Known as the Thomas H. Olbricht Christian Scholars' Conference, professors, graduate students and professionals present more than 100 peer-reviewed and generative sessions to advance scholarship, collaboration and engaged dialogue.
This year’s conference theme was "Leadership in the Academy, Religion and Civil Life."
Key speakers included Christian missions and history professor and author Lamin Sanneh, theologian, professor and author Carl Holladay, former college administrator and recognized religious author and publisher Phyllis Tickle and religion professor and author Elizabeth Clark. In addition, Nashville’s Blackbird Theatre presented the world premiere of the stage adaptation of John Updike’s novel “Roger’s Version.”
OC professors participated in seven presentations at the conference.
OC Professor of History Matt McCook presented a paper titled “Reconsidering Again Alexander Campbell’s Political and Social Ethic.” His session was titled Liberty, Reform, and Schism in Antebellum America. In addition, McCook used the week to conduct research related to future scholarship.
Associate Professor of Communication Josh Watson presented on “Teaching Leadership Through Appreciative Inquiry and Dialogic Theory of Public Relations” and “Leadership and Follow-Ship: A Case Study of a Leader’s Framing of Risk-Taking.” His sessions were titled Leadership Development and Theory and Leadership Challenges, respectively.
OC Professor of New Testament John Harrison served as convener of the peer-reviewed session titled New Testament Exegesis I. Richard Wright, chair of the Graduate School of Bible and associate professor of Bible, also served as convener for the session titled Major Book Review: “Marcan Priority Without Q,” which was edited by John C. Poirier and Jeffrey Peterson.
In addition, OC alumnus and adjunct professor Jeremy Beller presented on “Terror Management, Dissociation and Religious Orientation: Addressing Allport’s Paradox of Religion and Racism.” His session was titled Civil Rights and Churches of Christ: Leadership in the Academy.
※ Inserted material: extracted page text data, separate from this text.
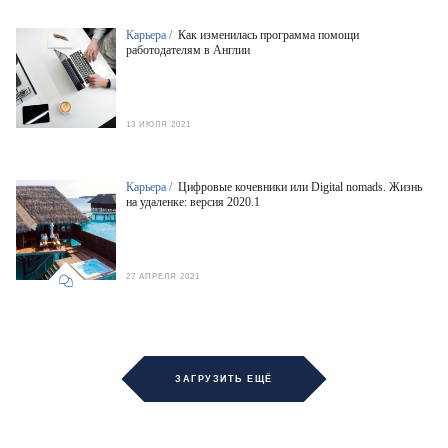
Карьера /
Как изменилась программа помощи
работодателям в Англии
13 ИЮЛЯ 2021
Карьера /
Цифровые кочевники или Digital nomads. Жизнь
на удаленке: версия 2020.1
27 АПРЕЛЯ 2021
ЗАГРУЗИТЬ ЕЩЁ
Finally, OC President John deSteiguer participated with other college presidents in the session titled The Future of Christian Higher Education: The Most Critical Issues We Face in the Decade Ahead. President deSteiguer also served as a reviewer for the session titled Major Book Review: “Christianity on Trial: A Lawyer Examines the Christian Faith,” which was written by Mark Lanier.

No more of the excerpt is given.